*** Block opens ***

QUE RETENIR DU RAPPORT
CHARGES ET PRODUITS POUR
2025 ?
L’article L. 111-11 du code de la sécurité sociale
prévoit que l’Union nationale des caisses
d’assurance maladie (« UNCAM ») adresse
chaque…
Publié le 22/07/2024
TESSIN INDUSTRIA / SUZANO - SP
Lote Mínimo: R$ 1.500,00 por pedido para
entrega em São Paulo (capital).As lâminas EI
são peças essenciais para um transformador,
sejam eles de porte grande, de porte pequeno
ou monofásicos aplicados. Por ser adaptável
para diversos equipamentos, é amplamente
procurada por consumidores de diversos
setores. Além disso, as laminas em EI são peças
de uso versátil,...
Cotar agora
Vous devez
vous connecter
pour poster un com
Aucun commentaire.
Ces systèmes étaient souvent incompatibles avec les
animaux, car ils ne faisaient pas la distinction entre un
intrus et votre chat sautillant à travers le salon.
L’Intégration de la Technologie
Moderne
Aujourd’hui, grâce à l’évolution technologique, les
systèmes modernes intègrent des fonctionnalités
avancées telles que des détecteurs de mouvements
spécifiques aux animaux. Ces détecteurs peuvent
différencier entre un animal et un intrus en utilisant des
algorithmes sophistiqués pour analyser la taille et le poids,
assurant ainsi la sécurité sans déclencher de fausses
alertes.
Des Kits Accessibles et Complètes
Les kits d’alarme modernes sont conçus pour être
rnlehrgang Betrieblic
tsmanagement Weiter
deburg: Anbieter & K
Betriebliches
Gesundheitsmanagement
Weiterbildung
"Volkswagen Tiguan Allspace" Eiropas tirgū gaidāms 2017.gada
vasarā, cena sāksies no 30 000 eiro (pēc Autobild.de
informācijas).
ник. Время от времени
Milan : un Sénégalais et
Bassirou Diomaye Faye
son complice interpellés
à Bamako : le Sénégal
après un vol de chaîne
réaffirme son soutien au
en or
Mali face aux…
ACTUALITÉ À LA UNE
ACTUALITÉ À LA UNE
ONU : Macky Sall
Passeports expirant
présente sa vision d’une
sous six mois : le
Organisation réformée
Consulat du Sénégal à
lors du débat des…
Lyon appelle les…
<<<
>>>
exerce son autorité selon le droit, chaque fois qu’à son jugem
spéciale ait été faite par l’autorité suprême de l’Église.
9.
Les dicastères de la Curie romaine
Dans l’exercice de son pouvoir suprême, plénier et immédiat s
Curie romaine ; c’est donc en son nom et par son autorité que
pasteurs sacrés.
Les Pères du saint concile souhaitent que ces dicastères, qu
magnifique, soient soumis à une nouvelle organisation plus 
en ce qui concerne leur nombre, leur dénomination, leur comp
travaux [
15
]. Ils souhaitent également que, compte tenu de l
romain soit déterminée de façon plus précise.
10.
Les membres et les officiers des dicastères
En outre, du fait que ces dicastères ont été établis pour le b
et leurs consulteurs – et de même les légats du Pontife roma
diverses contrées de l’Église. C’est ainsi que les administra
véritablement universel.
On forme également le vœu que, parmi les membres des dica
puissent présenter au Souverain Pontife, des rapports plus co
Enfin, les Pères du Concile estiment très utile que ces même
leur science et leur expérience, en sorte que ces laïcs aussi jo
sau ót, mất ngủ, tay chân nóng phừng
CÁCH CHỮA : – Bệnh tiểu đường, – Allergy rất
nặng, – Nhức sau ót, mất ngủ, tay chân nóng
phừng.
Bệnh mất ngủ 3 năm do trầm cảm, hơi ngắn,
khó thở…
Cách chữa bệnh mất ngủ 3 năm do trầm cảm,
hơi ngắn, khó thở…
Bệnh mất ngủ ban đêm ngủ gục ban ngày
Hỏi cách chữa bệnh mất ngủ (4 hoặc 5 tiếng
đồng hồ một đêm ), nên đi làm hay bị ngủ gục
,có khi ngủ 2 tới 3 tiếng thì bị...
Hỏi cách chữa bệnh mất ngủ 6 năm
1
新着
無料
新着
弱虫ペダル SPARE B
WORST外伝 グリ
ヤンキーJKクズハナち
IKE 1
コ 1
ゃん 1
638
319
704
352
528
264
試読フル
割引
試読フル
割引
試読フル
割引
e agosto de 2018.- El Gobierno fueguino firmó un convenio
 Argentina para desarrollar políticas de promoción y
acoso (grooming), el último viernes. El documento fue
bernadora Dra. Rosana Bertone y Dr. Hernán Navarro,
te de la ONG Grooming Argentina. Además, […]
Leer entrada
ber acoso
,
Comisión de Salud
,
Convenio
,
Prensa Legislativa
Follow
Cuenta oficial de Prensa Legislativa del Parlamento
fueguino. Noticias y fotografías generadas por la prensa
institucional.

*** Block closes ***

What the task asks - Every line that contains the string "même" should be copied from the entries.

Response to the exercise -
et leurs consulteurs – et de même les légats du Pontife roma
Enfin, les Pères du Concile estiment très utile que ces même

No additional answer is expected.